In the waking world, Eames' bright shirts and raw silk jackets conceal a catalogue of deliberate remembrances. There are names, numbers, hieroglyphs: there are images and abstract whorls. Eames' skin, thought Arthur when he first uncovered all that ink, is a map. Arthur could spend a lifetime exploring it. He feels no need to add himself as landmark, waypoint, destination.
In the waking world, Arthur's skin is pale, and marked in ways he hasn't chosen. In their line of work, scars are inescapable. Eames cherishes each one, and the story that goes with it; the scattered pitting on Arthur's lower back ("Shrapnel, from when I was in Germany"), the parallel slashes that stripe his thigh ("The Murakami job: who even uses ninja claw gloves?"), the neat pockmark just above his left nipple (".22, some asshole Brit who thought he'd -- okay, next time you'll use something more serious. Jerk.").
They go down into dreams together, marked only with what's in their minds.
There's a black timber shack on a desolate seashore, thick with wood-smoke from the stove, where Arthur plies Eames with the rough local whisky (which just happens to taste a lot like Laphroaig) while he scrubs away somebody else's initials with salt and water and gauze.
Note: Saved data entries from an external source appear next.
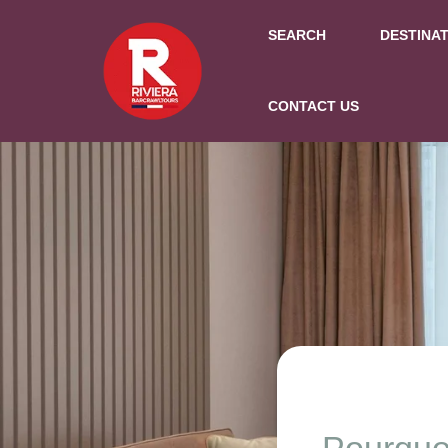
SEARCH
DESTINA
CONTACT US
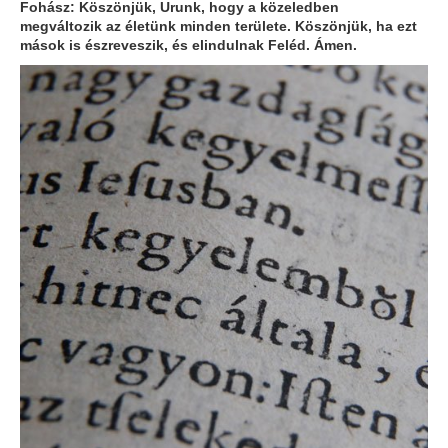
Fohász: Köszönjük, Urunk, hogy a közeledben
megváltozik az életünk minden területe. Köszönjük, ha ezt
mások is észreveszik, és elindulnak Feléd. Ámen.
When he's done, there'll be a mess of bleeding flesh to mark the place.
There'll be more than one visit to that barren coast, where the waves break grey on a white beach of shell and bone, where the sun never shines and the light never changes. Time and again Eames will strip off his shirt, lay himself down, inhale sharp and sudden at the first rasp of salt-soaked cloth against half-healed flesh and the tatters of old ink. Time and again Arthur will rinse away the blood with whisky and then run his hand, slow and firm, down the line of Eames' spine, soothing. And eventually, there'll be nothing there at all, and Arthur will taste the new flesh slowly, gently, tongue teasing at the scabs, kissing immaculate skin.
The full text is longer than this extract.